I am making a benchmarking program to automate the collection of timings data for individual kernels in a larger library / software suite I am building. Making this additional test program has provided the extra benefit of pushing me to re-think the setup and come at things from another perspective, which has uncovered a bug or two.
But, on to the question… I designed my kernels around “work units” such that each thread block will take a work unit, do it, then reach for the next one in an asynchronous fashion. Over a large workload, however, the blocks should all get done in about as quick a manner as possible. This approach has worked well in another program I worked on, and I am adding some polish to the system. One would hypothesize that, so long as the card is evenly filled by X work units, then providing 2X work units would require twice as long to compute, plus some launch latency. The card is being bombarded with one workload after another, but overall (so far) the workloads are not driving up the temperature of the card, likely because of the length of the longer-running kernel and the fact that its work units are somewhat sparse in this test.
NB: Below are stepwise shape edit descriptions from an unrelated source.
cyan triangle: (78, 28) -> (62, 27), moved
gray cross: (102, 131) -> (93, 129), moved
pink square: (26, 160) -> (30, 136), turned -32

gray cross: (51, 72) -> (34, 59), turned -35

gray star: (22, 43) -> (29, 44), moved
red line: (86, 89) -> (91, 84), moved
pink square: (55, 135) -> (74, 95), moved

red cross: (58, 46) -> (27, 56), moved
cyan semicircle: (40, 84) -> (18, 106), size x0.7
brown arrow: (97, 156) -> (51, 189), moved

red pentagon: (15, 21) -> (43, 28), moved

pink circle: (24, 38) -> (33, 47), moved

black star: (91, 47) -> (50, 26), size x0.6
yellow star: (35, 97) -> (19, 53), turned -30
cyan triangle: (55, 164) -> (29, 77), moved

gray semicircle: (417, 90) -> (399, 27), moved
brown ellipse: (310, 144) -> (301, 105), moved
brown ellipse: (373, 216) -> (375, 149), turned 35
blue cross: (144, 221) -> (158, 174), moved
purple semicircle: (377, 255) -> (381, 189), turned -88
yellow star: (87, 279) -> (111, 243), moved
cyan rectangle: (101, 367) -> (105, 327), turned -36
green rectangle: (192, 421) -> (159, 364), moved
When I do this experiment with each of two kernels, I find that the results are indeed linear in the workload, but I get some pretty striking results. I am running these experiments with a number of work units that is a direct multiple of the number of streaming multiprocessors and thus the number of blocks in the launch grid, and in fact each work unit calls for a replica of the same evaluations, so the load is very well balanced. With the faster kernel, the trendline suggests a launch latency of about 11 microseconds. With the slower kernel, the trendline suggests a launch latency of 0 or perhaps even -1 microseconds (so, zero). The first result seems within reason, though perhaps a bit higher than I usually hear kernel launch latency quoted at, but the second result seems a bit odd–I’d expect at least 5, especially given that the slower kernel involves much more detailed code (though the reason it is slower is not because it does more math, it actually does much less math but involves a lot more atomicAdd() operations).
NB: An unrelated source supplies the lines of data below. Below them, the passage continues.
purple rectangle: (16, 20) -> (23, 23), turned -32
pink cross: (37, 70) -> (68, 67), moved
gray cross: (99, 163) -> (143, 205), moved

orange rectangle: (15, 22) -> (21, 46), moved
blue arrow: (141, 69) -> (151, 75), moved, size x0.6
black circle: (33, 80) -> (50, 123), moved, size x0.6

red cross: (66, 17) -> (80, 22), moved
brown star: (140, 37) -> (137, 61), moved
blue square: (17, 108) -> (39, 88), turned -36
I am running these calculations on an A40, the top-end visualization card, but I believe I am getting MAD returns off of the floating-point arithmetic two-fer that the GA102 series offers.
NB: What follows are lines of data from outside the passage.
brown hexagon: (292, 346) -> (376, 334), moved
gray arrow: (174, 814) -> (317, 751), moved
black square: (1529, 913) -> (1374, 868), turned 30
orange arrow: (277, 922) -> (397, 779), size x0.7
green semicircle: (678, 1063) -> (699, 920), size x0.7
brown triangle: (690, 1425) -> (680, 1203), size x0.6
Can anyone comment here–does kernel launch latency indeed scale with the complexity of the kernel, is 11 microseconds a launch latency one might expect for a relatively simple kernel requiring 40 registers per thread and launched with five 256-threaded blocks per SM? Is it plausible that a very complex kernel (about 1600 lines in all) with 57-60 registers per thread launched on one 1024-threaded block per SM might have a very low launch latency?
(Edit: I am looking at several other systems of similar sizes, and the results remain more or less the same–7 microseconds’ estimated latency in the other systems for the fast kernel, and 0 to “negative 1” microseconds’ estimated latency in the slower kernel.)